1h 42min | Comedy, Romance | 11 August 1945
Director: Peter Godfrey
Stars: Barbara Stanwyck, Dennis Morgan, Sydney Greenstreet, Reginald Gardiner, SZ Sakall.
https://www.imdb.com/title/tt0037595/
According to the Soundtracks, DM sings 2 songs, making this a borderline musical in my book.
I'm an enormous Barbara Stanwyck fan. Of the 49 of her titles that I've rated, only 1 scored below 6, and I expect to watch that again some day and find it not as horrible as the first time.
My prior rating for this was 7, and I stand by that. This is a pleasant bit of fluff. A comedy of deception, not too frantic, with the extra joke of pretending to have a baby (won't say more to protect future viewing).

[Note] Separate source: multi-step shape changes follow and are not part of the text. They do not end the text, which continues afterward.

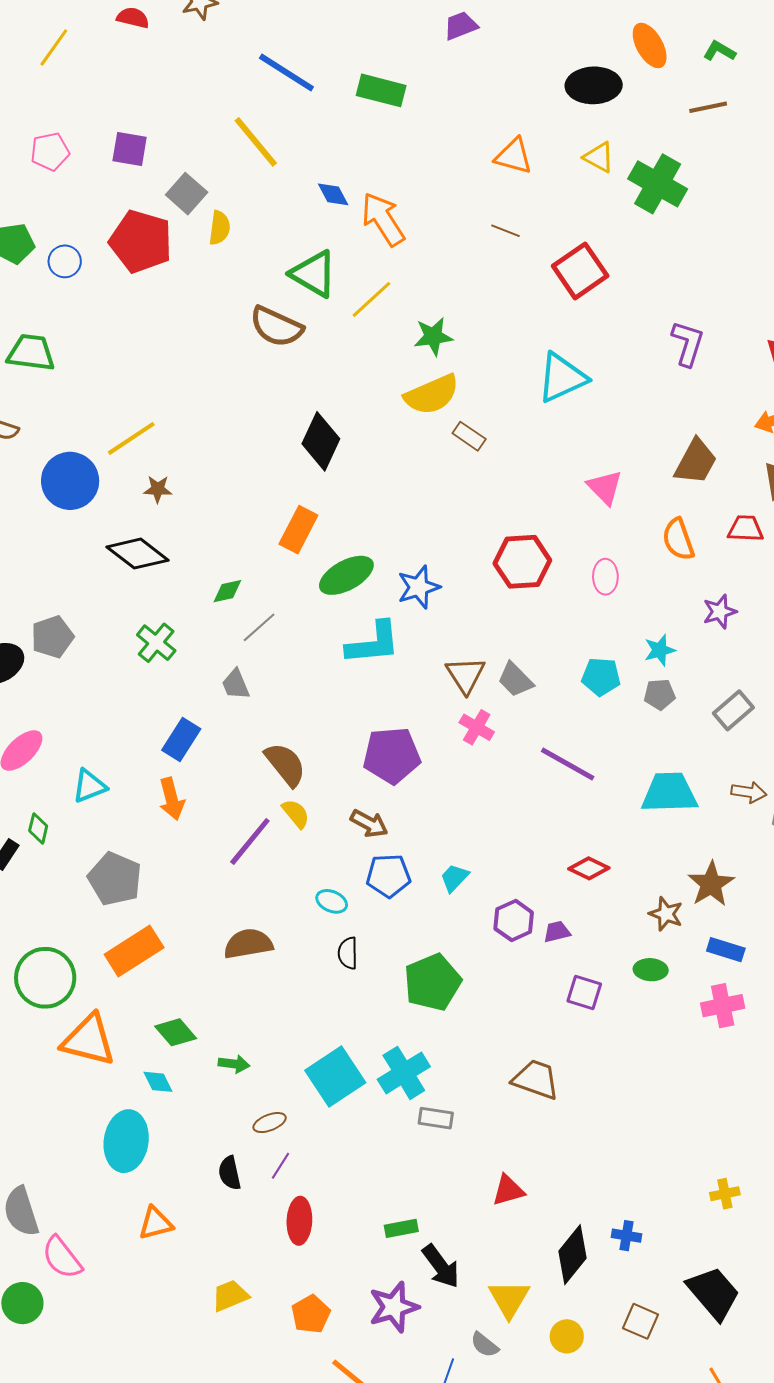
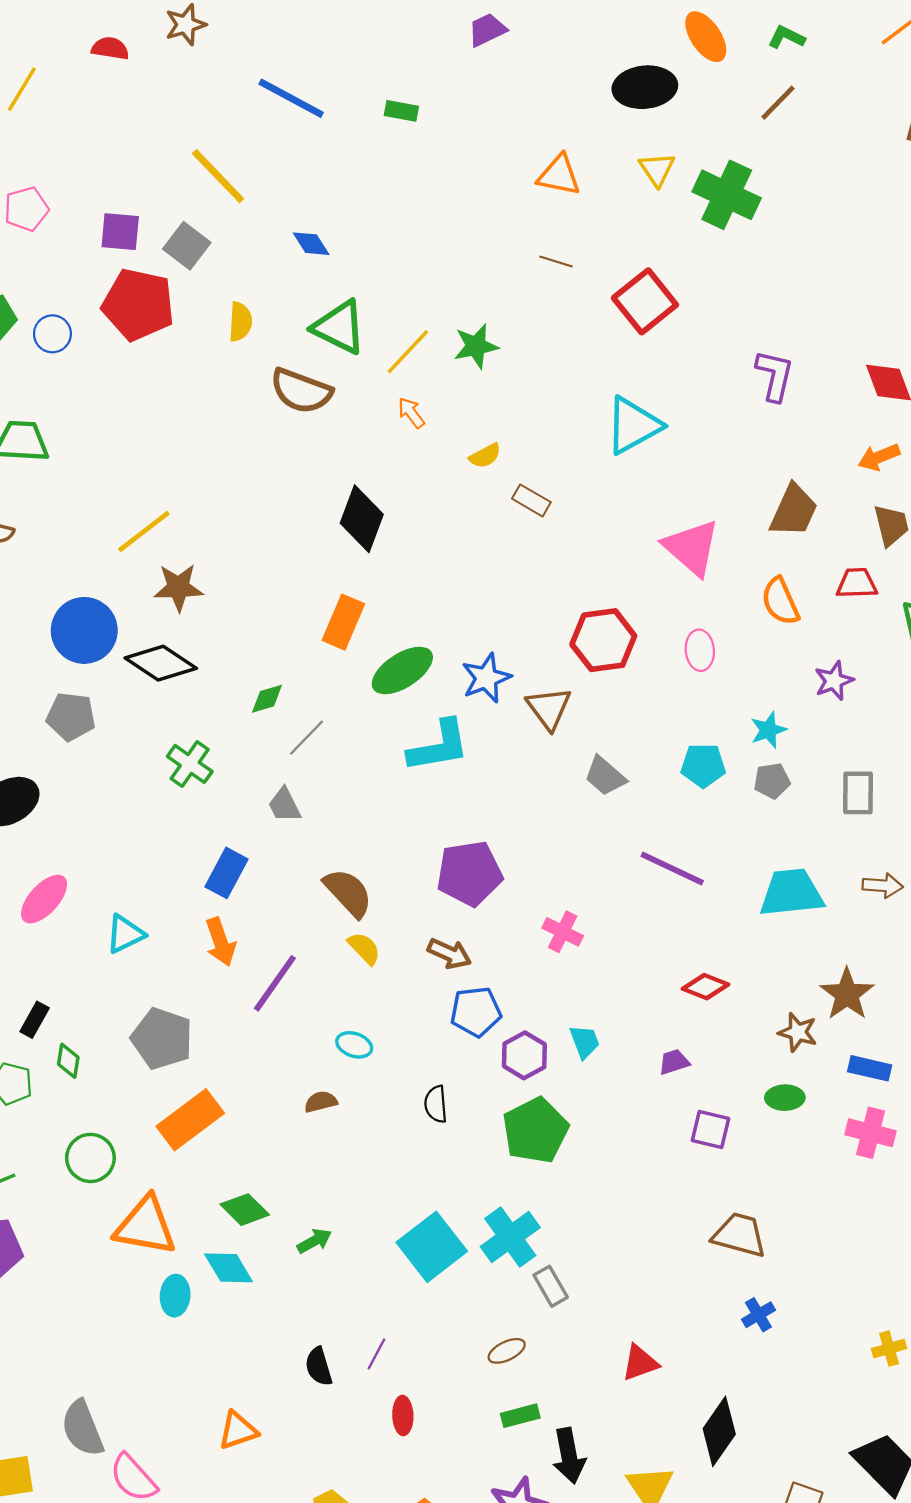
green rectangle: (381, 90) -> (401, 111), size x0.6
brown line: (708, 107) -> (778, 103), turned -30
yellow line: (256, 142) -> (218, 176), moved
purple square: (130, 149) -> (120, 232), moved
yellow triangle: (599, 157) -> (657, 169), turned 32
blue diamond: (333, 194) -> (311, 244), moved
orange arrow: (383, 219) -> (411, 413), moved, size x0.5
yellow semicircle: (220, 228) -> (240, 322), moved
green star: (433, 336) -> (476, 346), moved
yellow semicircle: (432, 395) -> (485, 456), size x0.5
blue circle: (70, 481) -> (84, 630), moved
pink triangle: (605, 487) -> (692, 548), size x1.4
brown star: (158, 489) -> (178, 588), size x1.5
gray pentagon: (52, 637) -> (71, 717), moved, turned 30
brown triangle: (466, 675) -> (549, 708), moved
gray rectangle: (733, 710) -> (858, 793), turned -45
pink cross: (477, 727) -> (563, 932), moved
green diamond: (38, 828) -> (68, 1061), moved
purple line: (250, 841) -> (275, 983), moved
cyan trapezoid: (454, 878) -> (585, 1042), moved, turned 120
cyan ellipse: (332, 901) -> (354, 1045), moved
purple hexagon: (514, 921) -> (524, 1055), moved
brown semicircle: (248, 944) -> (321, 1102), size x0.6
green circle: (45, 978) -> (90, 1158), size x0.7
pink cross: (723, 1006) -> (870, 1133), turned 30
green arrow: (234, 1064) -> (314, 1241), turned -32
brown trapezoid: (536, 1079) -> (739, 1235), moved
cyan diamond: (158, 1082) -> (229, 1268), size x1.4
gray rectangle: (436, 1118) -> (551, 1286), turned 56
brown ellipse: (270, 1123) -> (507, 1351), moved
cyan ellipse: (126, 1141) -> (175, 1296), moved, size x0.6
red ellipse: (299, 1221) -> (403, 1415), size x0.7
blue cross: (626, 1236) -> (758, 1315), moved, turned -36
black arrow: (441, 1266) -> (569, 1456), turned 30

BS does a great job showing us that she's falling for DM, and the film (and DM) shows us why. Of course, I love the fact that she's domestically incompetent, and buys herself a fur coat that costs 6 months salary. Her discomfort with children and animals is perfect, and DM being oblivious to it is testimony to the idea that if you're previously convinced that something is true, you won't notice evidence to the contrary.
SG is delightful in a comedic role (doesn't he always provide a bit of comic/eccentric relief, even when he's menacing in dramas?), and his intentions turned on a whiff of cooking odor here.
Cuddles Sakall is his scene-stealing self; delightful as always. I think he actually looked at SG and commented under his breath that SG was fat. (And SG _is_ wider than SzS, but...)
I've seen RG with more to do in other films, so they wasted him a bit, but he fulfills the stuffy suitor role perfectly. In fact, perhaps it's a bit odd that he's so initially cooperative in the deception.
Not such a strong comedy that it can pull me out of a funk, but a definite palate-cleanser after a run of dull mediocre films.